Reminds me of my favorite math essay: "When is one thing equal to some other thing?"
It's a great question, much deeper and more interesting than it seems. The essay suggests thinking in terms of isomorphisms (relative to the structure you care about) rather than equality in some absolute sense, and I've found a fuzzy version of that to be a really useful perspective even in areas that can't be fully formalized.
https://people.math.osu.edu/cogdell.1/6112-Mazur-www.pdf
Or non binary. How much are these the same and how.
I jumped to a similar conclusion right away and popped over here to comment only to find you have beaten me to the punch. I use to keep a work wiki page of common problems the team encounters over and over again.
Years ago, I stumbled upon the "idea" was already debated in other fields long before programming.
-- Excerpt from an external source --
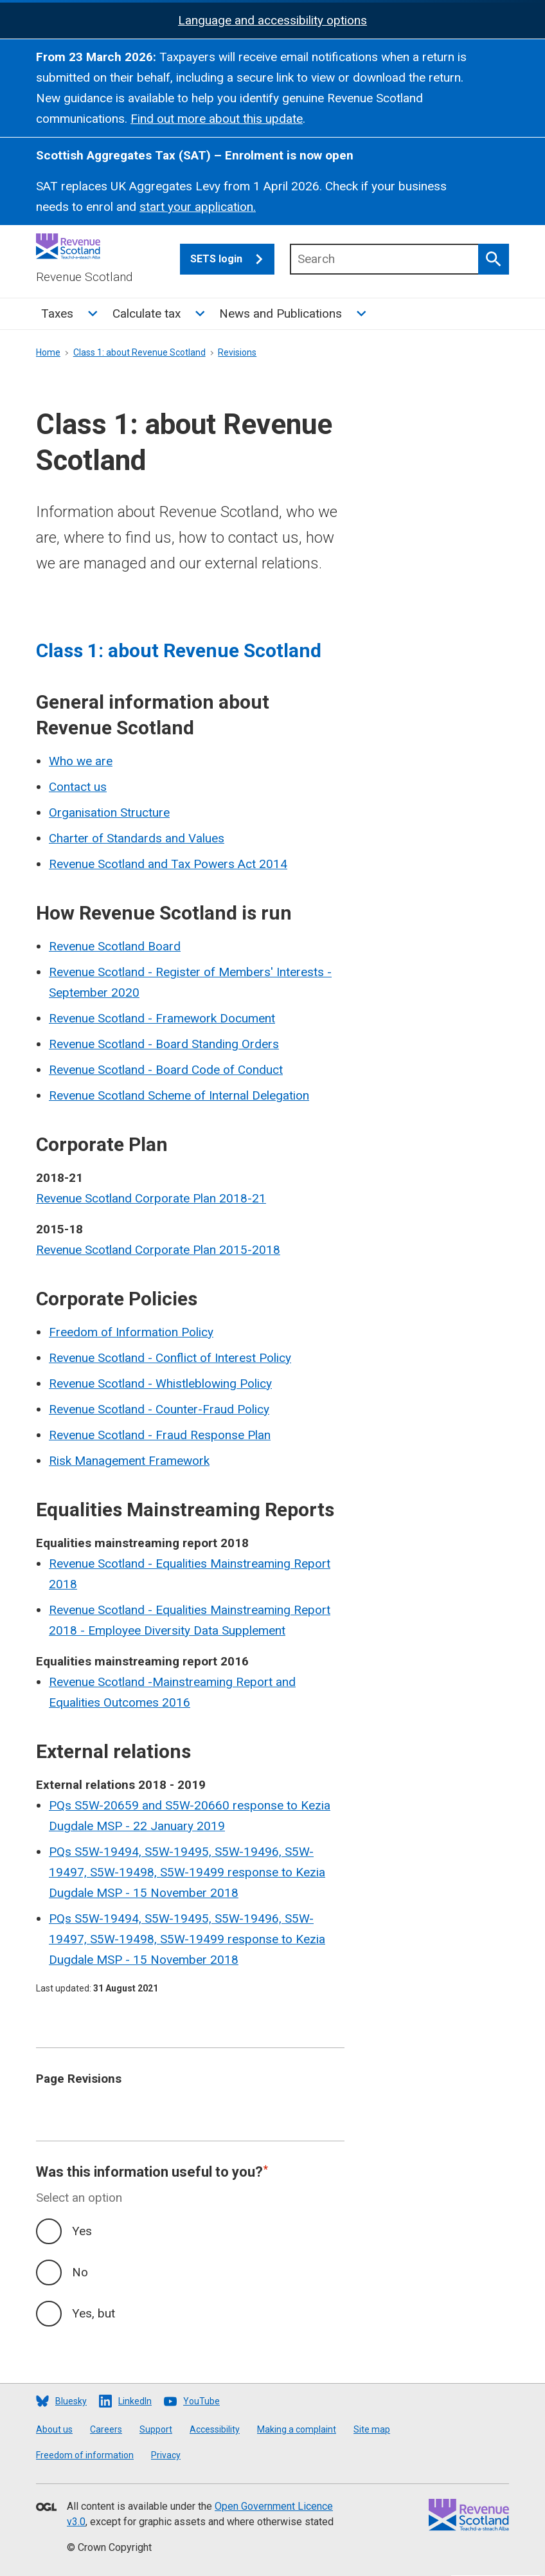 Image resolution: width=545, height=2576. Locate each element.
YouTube (201, 2401)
Lumpers and Splitters.
https://en.wikipedia.org/wiki/Lumpers_and_splitters
Wow, thanks for that, TIL! I’m definitely a code lumper.
"Ambiguity is the enemy", as a rule of thumb, has helped me
Every few years I watch, with amusement, our management restructuring the organizational hierarchy, allegedly because the old one didn't work.
I thought the two hard problems were naming things, cache invalidation, and off-by-one errors?
Don't race forget conditions!
His message was submitted before the memory recall completed execution.
At least the title “The Third Hard Problem” is still appropriate regardless of whether you get the joke right.
I thought it was timezones.
There are only two hard problems in computer programming:
1. Naming things 2. Cache invalidation 3. off-by-one errors
there are actually 10 problems: naming things, cache invalidation, base conversions, off by one errors, and cache invalidation
Base conversions are easy, but which off by one is it? base 4 or base 6?
Putting object into trees is basically a caching problem.
I was thinking it's a naming problem haha, a file path can be seen as a global/fully-qualified name really.
I wonder whether the author deliberately avoided ontology? That's what comes to mind when I read this. The age-old debate between taxonomy and ontology.
The first chapter of this waves away the fact that hierarchical filesystems are now useless, but it is still a fact. There is no more reason to organize your files than there is to drive around in a chariot. It is hard to map one domain to the other, but it is also not necessary. With AI indexing and recall it's less necessary than it has ever been.
This seems optimistic.
Use multiple trees.
This is more true as stated than people want to give credit for, usually.